Segment Start: Records shown

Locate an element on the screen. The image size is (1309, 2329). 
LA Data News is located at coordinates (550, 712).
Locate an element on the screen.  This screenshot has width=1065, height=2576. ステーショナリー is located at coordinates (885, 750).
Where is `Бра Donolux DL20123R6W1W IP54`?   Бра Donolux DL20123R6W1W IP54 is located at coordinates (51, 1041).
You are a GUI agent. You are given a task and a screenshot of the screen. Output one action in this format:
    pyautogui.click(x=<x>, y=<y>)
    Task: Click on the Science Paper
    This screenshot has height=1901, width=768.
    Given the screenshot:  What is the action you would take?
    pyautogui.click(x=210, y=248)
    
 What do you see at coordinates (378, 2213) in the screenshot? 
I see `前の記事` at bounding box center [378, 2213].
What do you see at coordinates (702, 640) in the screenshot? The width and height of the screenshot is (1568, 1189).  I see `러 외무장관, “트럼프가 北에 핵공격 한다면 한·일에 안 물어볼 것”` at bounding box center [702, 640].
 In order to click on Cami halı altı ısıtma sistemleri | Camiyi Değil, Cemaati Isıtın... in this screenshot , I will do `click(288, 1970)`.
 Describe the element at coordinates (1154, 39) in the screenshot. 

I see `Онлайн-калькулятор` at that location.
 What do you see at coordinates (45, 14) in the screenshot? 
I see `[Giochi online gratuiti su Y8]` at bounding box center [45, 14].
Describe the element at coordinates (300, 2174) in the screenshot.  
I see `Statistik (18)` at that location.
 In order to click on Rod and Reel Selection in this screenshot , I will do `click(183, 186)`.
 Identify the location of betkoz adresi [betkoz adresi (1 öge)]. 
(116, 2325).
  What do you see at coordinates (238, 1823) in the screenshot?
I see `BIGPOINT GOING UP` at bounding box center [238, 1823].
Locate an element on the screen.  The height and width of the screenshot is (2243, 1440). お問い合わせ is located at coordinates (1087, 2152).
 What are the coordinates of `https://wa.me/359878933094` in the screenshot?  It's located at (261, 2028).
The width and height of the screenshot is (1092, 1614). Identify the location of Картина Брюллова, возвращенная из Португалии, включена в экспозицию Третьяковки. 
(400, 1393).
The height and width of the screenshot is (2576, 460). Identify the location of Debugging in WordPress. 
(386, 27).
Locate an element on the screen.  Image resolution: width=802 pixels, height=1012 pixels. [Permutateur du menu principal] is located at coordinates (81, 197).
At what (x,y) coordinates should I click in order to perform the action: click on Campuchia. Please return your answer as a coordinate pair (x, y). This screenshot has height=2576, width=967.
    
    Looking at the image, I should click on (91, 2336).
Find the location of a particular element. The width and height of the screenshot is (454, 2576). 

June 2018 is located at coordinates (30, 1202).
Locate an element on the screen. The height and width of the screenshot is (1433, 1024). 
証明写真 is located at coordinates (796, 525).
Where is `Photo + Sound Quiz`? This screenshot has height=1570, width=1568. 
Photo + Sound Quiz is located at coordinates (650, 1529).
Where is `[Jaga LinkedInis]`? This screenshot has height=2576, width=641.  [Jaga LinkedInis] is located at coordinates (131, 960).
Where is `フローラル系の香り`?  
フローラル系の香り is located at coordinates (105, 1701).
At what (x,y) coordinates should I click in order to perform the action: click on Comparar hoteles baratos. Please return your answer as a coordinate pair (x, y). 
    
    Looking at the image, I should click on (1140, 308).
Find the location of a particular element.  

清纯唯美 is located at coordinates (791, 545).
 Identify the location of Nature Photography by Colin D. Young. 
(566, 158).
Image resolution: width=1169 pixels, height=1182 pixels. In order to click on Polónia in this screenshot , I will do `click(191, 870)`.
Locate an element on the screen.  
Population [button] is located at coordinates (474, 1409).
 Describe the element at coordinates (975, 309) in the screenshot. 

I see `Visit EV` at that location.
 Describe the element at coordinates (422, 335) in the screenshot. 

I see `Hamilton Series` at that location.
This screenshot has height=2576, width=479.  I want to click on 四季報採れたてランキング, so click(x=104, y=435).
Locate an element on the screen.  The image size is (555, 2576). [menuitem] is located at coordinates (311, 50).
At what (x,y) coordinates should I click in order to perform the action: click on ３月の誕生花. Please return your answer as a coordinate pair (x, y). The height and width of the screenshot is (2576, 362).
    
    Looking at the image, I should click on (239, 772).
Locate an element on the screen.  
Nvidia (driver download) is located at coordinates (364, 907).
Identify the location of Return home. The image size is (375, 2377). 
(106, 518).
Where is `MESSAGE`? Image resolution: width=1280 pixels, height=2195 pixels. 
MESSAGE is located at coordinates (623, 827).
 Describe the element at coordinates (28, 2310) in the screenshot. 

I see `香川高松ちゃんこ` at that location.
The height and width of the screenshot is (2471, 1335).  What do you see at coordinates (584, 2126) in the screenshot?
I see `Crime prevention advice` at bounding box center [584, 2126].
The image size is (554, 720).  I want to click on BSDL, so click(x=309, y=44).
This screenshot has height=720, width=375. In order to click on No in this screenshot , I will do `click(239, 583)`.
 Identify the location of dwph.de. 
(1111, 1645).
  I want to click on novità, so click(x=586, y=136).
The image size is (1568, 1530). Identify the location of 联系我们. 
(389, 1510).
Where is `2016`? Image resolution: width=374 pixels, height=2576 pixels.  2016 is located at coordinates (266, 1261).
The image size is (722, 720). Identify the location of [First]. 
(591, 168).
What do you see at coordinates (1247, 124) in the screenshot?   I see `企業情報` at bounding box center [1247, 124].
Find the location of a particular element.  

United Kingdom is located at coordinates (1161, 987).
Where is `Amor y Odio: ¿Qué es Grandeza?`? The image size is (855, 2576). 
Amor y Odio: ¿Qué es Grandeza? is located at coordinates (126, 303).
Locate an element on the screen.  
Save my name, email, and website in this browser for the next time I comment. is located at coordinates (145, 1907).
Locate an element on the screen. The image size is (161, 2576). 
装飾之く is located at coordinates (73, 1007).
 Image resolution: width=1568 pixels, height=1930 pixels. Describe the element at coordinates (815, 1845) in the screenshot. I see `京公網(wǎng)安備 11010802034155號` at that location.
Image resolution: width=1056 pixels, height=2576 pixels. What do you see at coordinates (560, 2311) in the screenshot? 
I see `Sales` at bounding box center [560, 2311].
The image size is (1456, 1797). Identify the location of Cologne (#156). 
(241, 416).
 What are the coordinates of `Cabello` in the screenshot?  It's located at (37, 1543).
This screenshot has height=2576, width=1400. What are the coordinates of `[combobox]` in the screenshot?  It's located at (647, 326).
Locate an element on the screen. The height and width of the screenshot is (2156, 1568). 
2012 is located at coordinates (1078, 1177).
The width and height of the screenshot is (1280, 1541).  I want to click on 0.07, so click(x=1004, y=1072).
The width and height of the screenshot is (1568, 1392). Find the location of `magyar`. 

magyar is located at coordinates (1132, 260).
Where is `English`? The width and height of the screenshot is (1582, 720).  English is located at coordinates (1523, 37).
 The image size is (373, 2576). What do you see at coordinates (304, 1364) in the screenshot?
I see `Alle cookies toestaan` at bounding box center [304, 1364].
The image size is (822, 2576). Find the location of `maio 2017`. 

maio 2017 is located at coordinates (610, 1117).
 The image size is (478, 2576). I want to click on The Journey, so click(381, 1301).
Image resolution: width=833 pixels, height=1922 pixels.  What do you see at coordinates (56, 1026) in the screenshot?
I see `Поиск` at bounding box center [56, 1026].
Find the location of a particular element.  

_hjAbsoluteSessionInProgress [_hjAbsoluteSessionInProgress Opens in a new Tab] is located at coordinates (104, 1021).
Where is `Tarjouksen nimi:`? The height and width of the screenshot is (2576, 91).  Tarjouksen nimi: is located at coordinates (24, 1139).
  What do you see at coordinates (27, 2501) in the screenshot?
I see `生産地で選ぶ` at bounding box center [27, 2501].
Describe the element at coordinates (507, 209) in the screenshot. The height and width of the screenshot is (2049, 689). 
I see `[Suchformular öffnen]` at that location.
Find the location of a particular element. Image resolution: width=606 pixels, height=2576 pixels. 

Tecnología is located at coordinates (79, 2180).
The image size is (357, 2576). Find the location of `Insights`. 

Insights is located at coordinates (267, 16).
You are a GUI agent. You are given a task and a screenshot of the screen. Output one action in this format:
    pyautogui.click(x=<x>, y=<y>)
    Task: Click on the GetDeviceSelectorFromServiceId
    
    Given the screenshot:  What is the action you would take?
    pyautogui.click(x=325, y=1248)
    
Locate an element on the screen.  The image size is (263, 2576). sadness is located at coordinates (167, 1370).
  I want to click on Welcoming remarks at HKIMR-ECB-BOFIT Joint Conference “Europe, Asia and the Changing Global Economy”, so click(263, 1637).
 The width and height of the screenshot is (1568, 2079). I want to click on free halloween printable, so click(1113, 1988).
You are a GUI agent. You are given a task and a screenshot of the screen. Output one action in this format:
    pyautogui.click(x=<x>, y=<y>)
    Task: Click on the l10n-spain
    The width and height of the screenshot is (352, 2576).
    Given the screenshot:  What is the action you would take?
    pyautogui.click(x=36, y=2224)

Segment End: Records shown

=== Exercise goal ===
Only the lines from the one with "The width and height of the screenshot is (352, 2576)." through the final line above belong in the answer, each reproduced word for word.

=== Answer to this problem ===
    The width and height of the screenshot is (352, 2576).
    Given the screenshot:  What is the action you would take?
    pyautogui.click(x=36, y=2224)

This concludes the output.